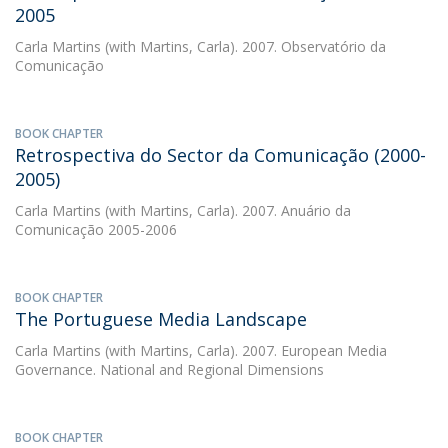
2005
Carla Martins
(with Martins, Carla). 2007. Observatório da
Comunicação
BOOK CHAPTER
Retrospectiva do Sector da Comunicação (2000-
2005)
Carla Martins
(with Martins, Carla). 2007. Anuário da
Comunicação 2005-2006
BOOK CHAPTER
The Portuguese Media Landscape
Carla Martins
(with Martins, Carla). 2007. European Media
Governance. National and Regional Dimensions
BOOK CHAPTER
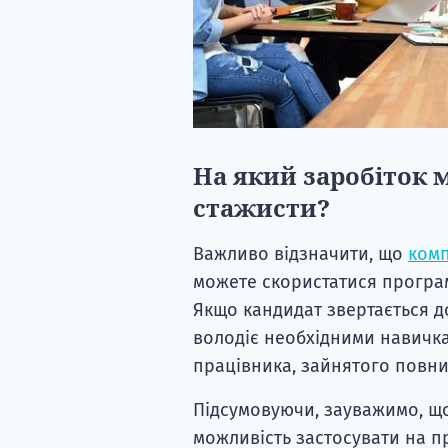
На який заробіток 
стажисти?
Важливо відзначити, що
комп
можете скористатися програм
Якщо кандидат звертається до
володіє необхідними навичка
працівника, зайнятого повни
Підсумовуючи, зауважимо, що 
можливість застосувати на пр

= = = = = = =

◆ TASK BRIEF ◆
Where an entry includes a picture, drop it, and print the rest of the material word for word.

◆ FINISHED TASK ◆
2005
Carla Martins
(with Martins, Carla). 2007. Observatório da
Comunicação
BOOK CHAPTER
Retrospectiva do Sector da Comunicação (2000-
2005)
Carla Martins
(with Martins, Carla). 2007. Anuário da
Comunicação 2005-2006
BOOK CHAPTER
The Portuguese Media Landscape
Carla Martins
(with Martins, Carla). 2007. European Media
Governance. National and Regional Dimensions
BOOK CHAPTER
На який заробіток 
стажисти?
Важливо відзначити, що
комп
можете скористатися програм
Якщо кандидат звертається до
володіє необхідними навичка
працівника, зайнятого повни
Підсумовуючи, зауважимо, що 
можливість застосувати на пр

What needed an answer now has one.